Since the SSH connection with the server was open at that time, the simplest option seemed to be a "txt file", which said that for the appruva you need:

1. Create a txt file with the name yandex_59306eb68da05077.txt with arbitrary content (you can empty)

2. Upload it to the root directory of your site.

3. Make sure that the downloaded file opens at www.domain.com/yandex_59306eb68da05077.txt .

4. Click on the “Check” button.


The touch team did not take long to wait and after clicking the Check button, my site was successfully placed in the My Sites section.

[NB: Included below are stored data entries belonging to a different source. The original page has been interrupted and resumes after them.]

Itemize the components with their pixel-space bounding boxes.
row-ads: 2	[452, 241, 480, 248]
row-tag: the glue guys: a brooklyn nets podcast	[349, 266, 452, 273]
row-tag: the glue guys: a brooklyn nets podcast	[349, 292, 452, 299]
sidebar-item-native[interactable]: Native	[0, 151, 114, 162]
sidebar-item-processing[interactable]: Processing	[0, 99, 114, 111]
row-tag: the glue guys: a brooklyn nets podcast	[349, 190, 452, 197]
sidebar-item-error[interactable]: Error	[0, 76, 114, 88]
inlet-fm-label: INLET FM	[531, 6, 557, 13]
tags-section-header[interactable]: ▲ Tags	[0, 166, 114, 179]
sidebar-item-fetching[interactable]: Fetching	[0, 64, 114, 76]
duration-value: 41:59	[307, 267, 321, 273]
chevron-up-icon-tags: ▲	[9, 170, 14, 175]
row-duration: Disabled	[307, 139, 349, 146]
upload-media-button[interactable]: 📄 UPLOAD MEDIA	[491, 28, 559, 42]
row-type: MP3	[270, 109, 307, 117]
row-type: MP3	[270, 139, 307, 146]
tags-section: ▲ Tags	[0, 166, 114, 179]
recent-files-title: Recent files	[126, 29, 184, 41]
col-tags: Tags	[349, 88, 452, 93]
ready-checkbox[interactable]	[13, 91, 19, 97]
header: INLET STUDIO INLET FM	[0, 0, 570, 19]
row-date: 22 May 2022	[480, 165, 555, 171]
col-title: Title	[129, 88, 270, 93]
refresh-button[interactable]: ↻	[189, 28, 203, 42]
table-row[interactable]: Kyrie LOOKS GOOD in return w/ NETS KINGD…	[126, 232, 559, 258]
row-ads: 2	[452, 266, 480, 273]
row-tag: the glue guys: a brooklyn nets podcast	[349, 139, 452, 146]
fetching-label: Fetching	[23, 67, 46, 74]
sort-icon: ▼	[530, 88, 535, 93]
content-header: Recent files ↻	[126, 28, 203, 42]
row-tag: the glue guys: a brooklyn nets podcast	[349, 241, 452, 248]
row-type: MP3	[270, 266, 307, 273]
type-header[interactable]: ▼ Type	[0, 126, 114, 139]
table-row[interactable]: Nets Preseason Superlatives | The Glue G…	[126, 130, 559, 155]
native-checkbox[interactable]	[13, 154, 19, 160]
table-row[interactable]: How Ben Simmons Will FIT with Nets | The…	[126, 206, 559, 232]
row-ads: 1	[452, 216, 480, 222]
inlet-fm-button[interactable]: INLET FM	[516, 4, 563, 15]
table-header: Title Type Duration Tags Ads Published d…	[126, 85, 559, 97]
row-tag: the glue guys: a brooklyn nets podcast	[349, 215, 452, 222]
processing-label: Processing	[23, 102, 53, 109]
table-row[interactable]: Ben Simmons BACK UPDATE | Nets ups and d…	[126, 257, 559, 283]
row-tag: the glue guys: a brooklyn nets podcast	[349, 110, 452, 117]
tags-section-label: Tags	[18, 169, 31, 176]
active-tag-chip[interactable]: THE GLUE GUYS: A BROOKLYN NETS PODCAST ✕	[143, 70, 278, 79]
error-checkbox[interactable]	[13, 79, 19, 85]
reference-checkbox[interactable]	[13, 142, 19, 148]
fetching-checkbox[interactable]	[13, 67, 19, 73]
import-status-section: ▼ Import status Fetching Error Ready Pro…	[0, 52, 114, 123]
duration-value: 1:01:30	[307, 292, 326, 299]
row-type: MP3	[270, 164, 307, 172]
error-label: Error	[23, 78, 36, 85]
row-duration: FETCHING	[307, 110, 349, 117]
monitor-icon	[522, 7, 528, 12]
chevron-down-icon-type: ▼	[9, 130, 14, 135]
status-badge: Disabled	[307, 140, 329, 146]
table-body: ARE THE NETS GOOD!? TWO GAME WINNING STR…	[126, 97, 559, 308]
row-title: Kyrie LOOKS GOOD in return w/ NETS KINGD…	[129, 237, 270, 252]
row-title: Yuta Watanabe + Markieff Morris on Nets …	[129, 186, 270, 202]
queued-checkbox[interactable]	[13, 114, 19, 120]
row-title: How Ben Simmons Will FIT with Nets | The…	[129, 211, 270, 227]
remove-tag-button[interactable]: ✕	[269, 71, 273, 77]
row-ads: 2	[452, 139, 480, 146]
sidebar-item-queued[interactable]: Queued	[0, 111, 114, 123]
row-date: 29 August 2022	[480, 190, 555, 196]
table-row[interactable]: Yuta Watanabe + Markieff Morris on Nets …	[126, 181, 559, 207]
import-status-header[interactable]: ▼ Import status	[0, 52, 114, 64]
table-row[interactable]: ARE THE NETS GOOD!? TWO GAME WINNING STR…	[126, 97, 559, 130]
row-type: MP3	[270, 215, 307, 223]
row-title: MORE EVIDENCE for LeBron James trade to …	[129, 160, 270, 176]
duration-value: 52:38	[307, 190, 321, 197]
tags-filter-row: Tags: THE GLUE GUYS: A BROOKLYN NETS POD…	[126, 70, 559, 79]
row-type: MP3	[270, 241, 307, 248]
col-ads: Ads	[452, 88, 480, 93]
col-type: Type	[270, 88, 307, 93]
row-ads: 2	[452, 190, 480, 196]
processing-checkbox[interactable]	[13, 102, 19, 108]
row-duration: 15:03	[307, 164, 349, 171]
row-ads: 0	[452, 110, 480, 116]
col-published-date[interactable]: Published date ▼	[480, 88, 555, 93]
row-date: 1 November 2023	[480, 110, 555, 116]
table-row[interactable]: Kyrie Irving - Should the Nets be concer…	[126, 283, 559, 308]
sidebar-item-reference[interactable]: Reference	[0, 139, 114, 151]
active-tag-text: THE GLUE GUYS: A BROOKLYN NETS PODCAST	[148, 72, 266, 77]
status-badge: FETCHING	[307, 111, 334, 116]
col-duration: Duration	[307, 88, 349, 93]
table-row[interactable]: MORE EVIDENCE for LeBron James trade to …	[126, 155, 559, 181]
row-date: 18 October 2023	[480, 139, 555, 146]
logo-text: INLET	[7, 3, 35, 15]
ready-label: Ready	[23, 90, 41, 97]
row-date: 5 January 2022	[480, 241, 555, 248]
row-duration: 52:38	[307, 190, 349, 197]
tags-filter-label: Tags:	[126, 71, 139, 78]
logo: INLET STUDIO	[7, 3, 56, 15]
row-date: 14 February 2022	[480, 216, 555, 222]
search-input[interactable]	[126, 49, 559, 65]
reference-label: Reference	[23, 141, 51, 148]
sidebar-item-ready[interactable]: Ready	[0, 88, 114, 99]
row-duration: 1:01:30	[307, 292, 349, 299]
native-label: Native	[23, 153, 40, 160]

Being an inveterate lover of reading the logs, during the next viewing, there were lines that showed how the Yandex bot was checking for the presence of this file. It looked like this:

... "GET /yandex_0250d52d00c8a904.txt HTTP / 1.1" 404 1362 "-" "... YandexWebmaster / 2.0; + http: //yandex.com/bots)"
... "GET /yandex_59306eb68da05077.txt HTTP / 1.1" 200 0 "-" "... YandexWebmaster / 2.0; + http: //yandex.com/bots)"
... "GET /yandex_11c01dd326a98199.txt HTTP / 1.1" 404 1362 "-" "... YandexWebmaster / 2.0; + http: //yandex.com/bots)"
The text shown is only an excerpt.